With bank stocks showing some stabilization, equity futures are taking the opportunity to rebound.  European stocks are all firmly higher this morning, and that comes despite what has been mostly a round of weaker-than-expected economic data as European Retail Sales, German Factory Orders, and Industrial Production in France all came in significantly weaker than expected.

With the Fed on Wednesday and Apple (AAPL) earnings after the close yesterday, you may have forgotten about today’s April Non-Farm Payrolls, but those numbers were just released.  Economists were expecting the total change in Non-Farm Payrolls to come in at 185K with the Unemployment Rate increasing to 3.6% from 3.5%.  The actual readings came in stronger than expected with payrolls increasing by 253K and the Unemployment Rate falling to 3.4%. Average hourly earnings were also two-tenths stronger than expected at 0.5% m/m.  One caveat to the stronger headline print, though, was that prior month readings were revised lower by about 150K.

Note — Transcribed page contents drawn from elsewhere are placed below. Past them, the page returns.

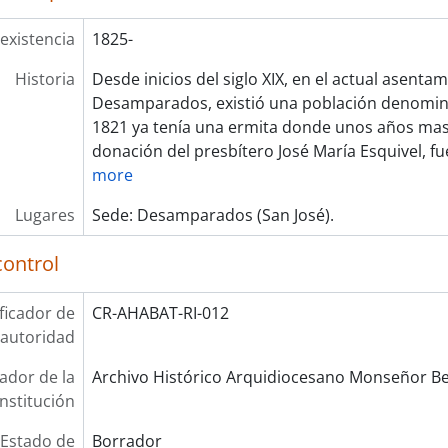
existencia
1825-
Historia
Desde inicios del siglo XIX, en el actual asenta
Desamparados, existió una población denomin
1821 ya tenía una ermita donde unos años mas
donación del presbítero José María Esquivel, fu
more
Lugares
Sede: Desamparados (San José).
control
ificador de
CR-AHABAT-RI-012
 autoridad
cador de la
Archivo Histórico Arquidiocesano Monseñor Be
institución
Estado de
Borrador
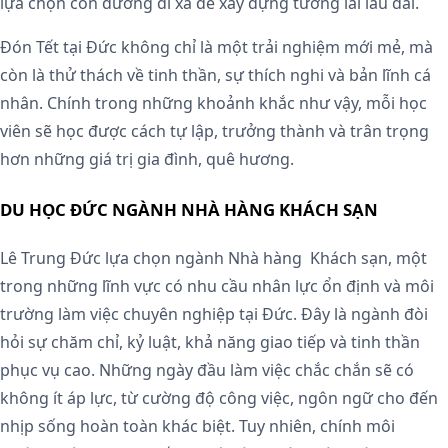
lựa chọn con đường đi xa để xây dựng tương lai lâu dài.
Đón Tết tại Đức không chỉ là một trải nghiệm mới mẻ, mà
còn là thử thách về tinh thần, sự thích nghi và bản lĩnh cá
nhân. Chính trong những khoảnh khắc như vậy, mỗi học
viên sẽ học được cách tự lập, trưởng thành và trân trọng
hơn những giá trị gia đình, quê hương.
DU HỌC ĐỨC NGÀNH NHÀ HÀNG KHÁCH SẠN
Lê Trung Đức lựa chọn ngành Nhà hàng Khách sạn, một
trong những lĩnh vực có nhu cầu nhân lực ổn định và môi
trường làm việc chuyên nghiệp tại Đức. Đây là ngành đòi
hỏi sự chăm chỉ, kỷ luật, khả năng giao tiếp và tinh thần
phục vụ cao. Những ngày đầu làm việc chắc chắn sẽ có
không ít áp lực, từ cường độ công việc, ngôn ngữ cho đến
nhịp sống hoàn toàn khác biệt.
Tuy nhiên, chính môi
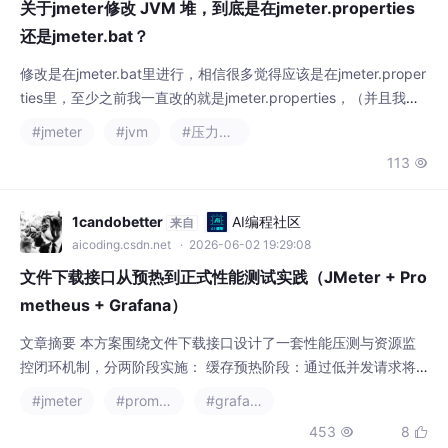
关于jmeter修改 JVM 堆，到底是在jmeter.properties
还是jmeter.bat？
修改是在jmeter.bat里进行，相信很多觉得应该是在jmeter.proper
ties里，至少之前我一直改的就是jmeter.properties，（并且我改
大之后很少抛出内存溢出的提示，但是我之前用的版本也相对老一
#jmeter
#jvm
#压力测试
些）后来我查了资料，说是jmeter.properties 是改jmeter行为的。
113

这里我修改成初始值4g,最大值8g，MaxMetaspaceSize修改成5
12。很简单，看你压
1candobetter
AI编程社区
来自
aicoding.csdn.net
· 2026-06-02 19:29:08
文件下载接口从预热到正式性能测试实践（JMeter + Pro
metheus + Grafana）
文章摘要 本方案围绕文件下载接口设计了一套性能压测与资源监
控闭环机制，分两阶段实施： 缓存预热阶段：通过低并发请求将
文件加载至内存页缓存（Page Cache），消除磁盘I/O干扰，通过
#jmeter
#prometheus
#grafana
监控Disk Read Bytes趋零确认预热完成； 正式压测阶段：高并发
453
8


测试下验证吞吐量（TPS）、首字节响应时间（TTFB）及下载耗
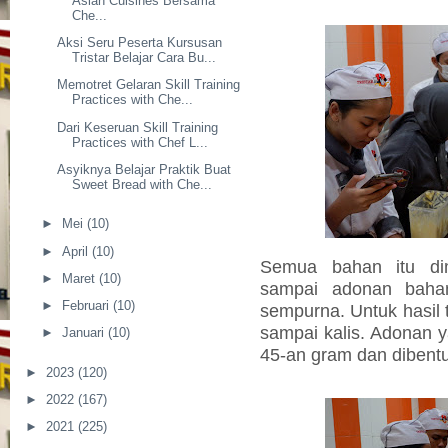
Asian Cuisines Bersama
Che...
Aksi Seru Peserta Kursusan
Tristar Belajar Cara Bu...
Memotret Gelaran Skill Training
Practices with Che...
Dari Keseruan Skill Training
Practices with Chef L...
Asyiknya Belajar Praktik Buat
Sweet Bread with Che...
►
Mei
(10)
►
April
(10)
Semua bahan itu d
►
Maret
(10)
sampai adonan bahan
►
Februari
(10)
sempurna. Untuk hasil te
sampai kalis. Adonan ya
►
Januari
(10)
45-an gram dan dibentu
►
2023
(120)
►
2022
(167)
►
2021
(225)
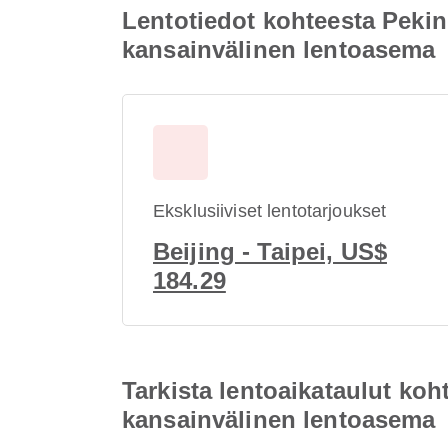
Lentotiedot kohteesta Peki
kansainvälinen lentoasema
Eksklusiiviset lentotarjoukset
Beijing - Taipei, US$
184.29
Tarkista lentoaikataulut ko
kansainvälinen lentoasema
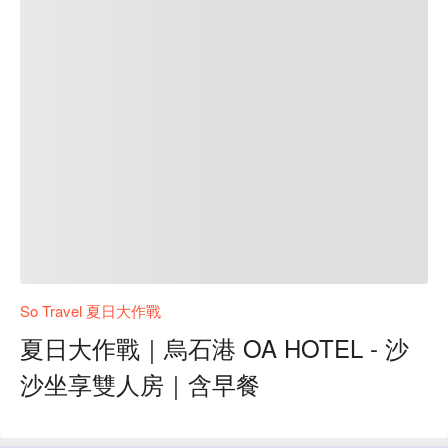
So Travel 夏日大作戰
夏日大作戰｜烏石港 OA HOTEL - 沙
沙坐享雙人房｜含早餐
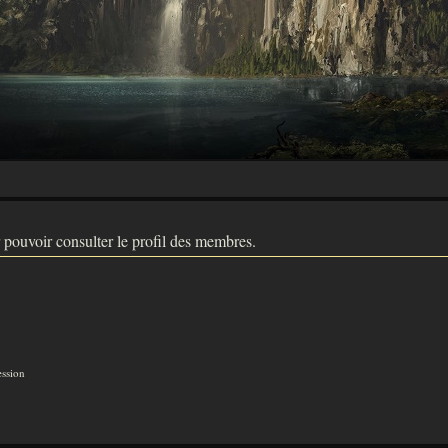
 pouvoir consulter le profil des membres.
ession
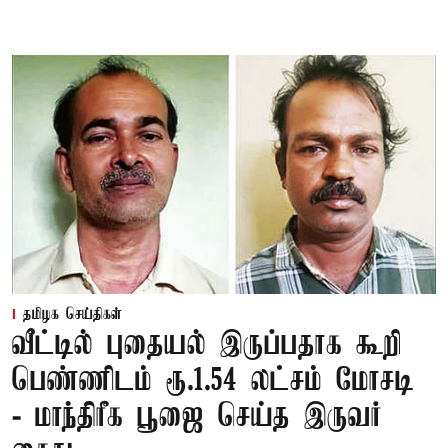
தமிழக செய்திகள்
வீட்டில் புதையல் இருப்பதாக கூறி
பெண்ணிடம் ரூ.1.54 லட்சம் மோசடி
- மாந்திரீக பூஜை செய்த இருவர்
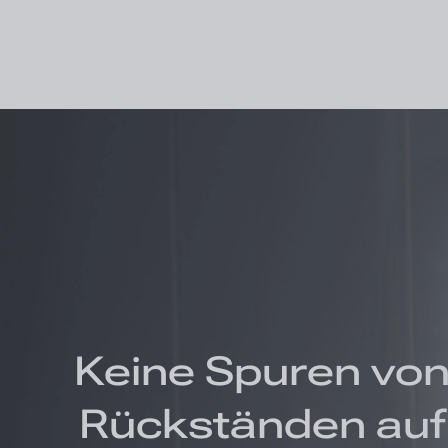
Keine Spuren vo
Rückständen auf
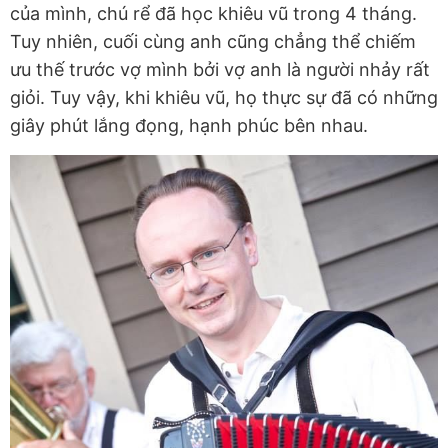
của mình, chú rể đã học khiêu vũ trong 4 tháng.
Tuy nhiên, cuối cùng anh cũng chẳng thể chiếm
ưu thế trước vợ mình bởi vợ anh là người nhảy rất
giỏi. Tuy vậy, khi khiêu vũ, họ thực sự đã có những
giây phút lắng đọng, hạnh phúc bên nhau.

The monthly payrolls report has been important because, in its quest to bring down inflation, the Federal Reserve has been on a mission to crush employment.  Because of that, the chart below continues to give members of the committee nightmares.  While other areas of the economy have clearly shown signs of rolling over, up until recently, employment has been humming along.  Recently, we have started to see some signs of cooling as jobless claims (after a major revision) have been trending higher while JOLTS has been rolling over, but the Non-Farm Payrolls report has been another story.  With this month’s stronger-than-expected print, we have now seen a record 13 straight months where the headline change in Non-Farm Payrolls was better than expected.